Я был как в горячке и двинул всю эту кучу денег на красную – и вдруг опомнился! И только раз во весь этот вечер, во всю игру, страх прошел по мне холодом и отозвался дрожью в руках и ногах. Я с ужасом ощутил и мгновенно сознал: чтó для меня теперь значит проиграть! Стояла на ставке вся моя жизнь!
– Rouge! – крикнул крупер, – и я перевёл дух, огненные мурашки посыпались по моему телу. Со мною расплатились банковыми билетами; стало быть, всего уж четыре тысячи флоринов и восемьдесят фридрихсдоров! (Я ещё мог следить тогда за счётом.)
Затем, помнится, я поставил две тысячи флоринов опять на двенадцать средних и проиграл; поставил моё золото и восемьдесят фридрихсдоров и проиграл. Бешенство овладело мною: я схватил последние оставшиеся мне две тысячи флоринов и поставил на двенадцать первых – так, на авось, зря, без расчёта! <…>
– Quatre! – крикнул крупер. Всего, с прежнею ставкою, опять очутилось шесть тысяч флоринов. Я уже смотрел как победитель, я уже ничего, ничего теперь не боялся и бросил четыре тысячи флоринов на чёрную. Человек девять бросилось, вслед за мною, тоже ставить на чёрную. Круперы переглядывались и переговаривались. Кругом говорили и ждали.
Вышла чёрная. Не помню я уж тут ни расчёта, ни порядка моих ставок. Помню только, как во сне, что я уже выиграл, кажется, тысяч шестнадцать флоринов; вдруг, тремя несчастными ударами, спустил из них двенадцать; потом двинул последние четыре тысячи на “passe” (но уж почти ничего не ощущал при этом; я только ждал, как-то механически, без мысли) – и опять выиграл; затем выиграл ещё четыре раза сряду. Помню только, что я забирал деньги тысячами…»
Затем Алексей Иванович перешёл в другую залу, третью, ещё играл и очнулся только от вскрика-информации по-французски одного из наэлектризованных зрителей-болельщиков, что он выиграл уже сто тысяч форинтов, или – двести тысяч франков!

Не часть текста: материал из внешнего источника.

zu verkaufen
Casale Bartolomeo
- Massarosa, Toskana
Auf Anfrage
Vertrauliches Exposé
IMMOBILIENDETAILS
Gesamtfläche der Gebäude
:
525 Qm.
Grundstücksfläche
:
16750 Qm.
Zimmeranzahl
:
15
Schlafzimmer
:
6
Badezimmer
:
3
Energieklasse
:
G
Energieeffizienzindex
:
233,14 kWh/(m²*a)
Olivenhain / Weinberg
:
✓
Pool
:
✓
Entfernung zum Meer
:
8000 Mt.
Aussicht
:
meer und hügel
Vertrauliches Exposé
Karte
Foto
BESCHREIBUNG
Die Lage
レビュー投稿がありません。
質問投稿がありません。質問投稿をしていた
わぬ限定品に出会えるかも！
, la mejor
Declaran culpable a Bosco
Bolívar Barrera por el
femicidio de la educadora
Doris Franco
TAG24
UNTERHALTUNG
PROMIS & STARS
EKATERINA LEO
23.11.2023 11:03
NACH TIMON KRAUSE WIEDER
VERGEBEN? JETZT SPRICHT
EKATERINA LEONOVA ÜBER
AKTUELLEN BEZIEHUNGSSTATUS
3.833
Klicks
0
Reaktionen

То есть – в четыре раза больше, чем требовалось для спасения Полины. Вероятно, этот перебор и сыграл свою роковую роль в случившейся катастрофе. Алексей Иванович, уже ставший Игроком, опьянённый и отравленный игрой, игорной страстью, пересилившей страсть любовную, сам себе потом признается: он не обратил внимания, что Полина, отдаваясь ему в ту ночь, была-находилась в горячечном бреду, что отдалась она ему не из любви, а из ненависти, как бы в плату за пятьдесят тысяч франков, и что она уже никогда этого ему не простит…

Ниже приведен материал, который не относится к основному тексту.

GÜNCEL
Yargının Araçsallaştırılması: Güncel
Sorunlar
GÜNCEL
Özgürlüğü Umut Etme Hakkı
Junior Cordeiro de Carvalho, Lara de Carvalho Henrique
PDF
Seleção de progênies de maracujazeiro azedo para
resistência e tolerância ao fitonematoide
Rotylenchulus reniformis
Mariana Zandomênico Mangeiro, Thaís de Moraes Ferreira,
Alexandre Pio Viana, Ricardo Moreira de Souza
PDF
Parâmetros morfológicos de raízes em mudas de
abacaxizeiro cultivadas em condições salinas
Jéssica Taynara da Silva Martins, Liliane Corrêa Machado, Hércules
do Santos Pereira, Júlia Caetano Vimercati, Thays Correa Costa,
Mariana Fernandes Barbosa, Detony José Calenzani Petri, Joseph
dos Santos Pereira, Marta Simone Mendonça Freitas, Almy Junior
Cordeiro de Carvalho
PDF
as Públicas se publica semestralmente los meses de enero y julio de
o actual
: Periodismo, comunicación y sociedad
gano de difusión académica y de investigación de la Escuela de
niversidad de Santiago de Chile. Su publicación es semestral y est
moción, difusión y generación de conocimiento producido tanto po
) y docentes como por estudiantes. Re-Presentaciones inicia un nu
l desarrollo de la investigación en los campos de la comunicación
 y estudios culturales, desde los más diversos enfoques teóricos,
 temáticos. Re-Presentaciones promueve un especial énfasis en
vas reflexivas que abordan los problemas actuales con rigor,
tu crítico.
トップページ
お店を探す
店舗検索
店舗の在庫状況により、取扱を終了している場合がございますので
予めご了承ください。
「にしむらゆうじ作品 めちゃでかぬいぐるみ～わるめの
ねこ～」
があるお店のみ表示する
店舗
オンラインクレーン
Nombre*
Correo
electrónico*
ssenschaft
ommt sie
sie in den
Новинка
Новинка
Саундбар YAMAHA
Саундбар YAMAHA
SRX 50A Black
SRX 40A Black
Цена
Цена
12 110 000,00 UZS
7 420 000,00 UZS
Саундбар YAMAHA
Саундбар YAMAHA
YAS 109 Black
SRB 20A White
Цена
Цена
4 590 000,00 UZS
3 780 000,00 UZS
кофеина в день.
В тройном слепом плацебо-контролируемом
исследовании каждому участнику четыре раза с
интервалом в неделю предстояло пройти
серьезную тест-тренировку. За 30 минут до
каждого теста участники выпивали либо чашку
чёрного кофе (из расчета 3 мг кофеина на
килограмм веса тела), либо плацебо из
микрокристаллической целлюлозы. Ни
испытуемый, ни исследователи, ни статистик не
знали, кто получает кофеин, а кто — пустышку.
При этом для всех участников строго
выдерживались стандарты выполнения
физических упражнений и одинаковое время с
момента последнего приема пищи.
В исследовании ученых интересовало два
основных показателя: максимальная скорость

Ещё одна автобиографическая составляющая этого героя – его взаимоотношения с Полиной, воссоздающие перипетии любви самого Достоевского и А. П. Сусловой, послужившей прототипом героини. Образ Игрока имеет и литературные традиции: в частности, в русской литературе это – Германн из «Пиковой дамы» А. С. Пушкина, Арбенин из «Маскарада» М. Ю. Лермонтова.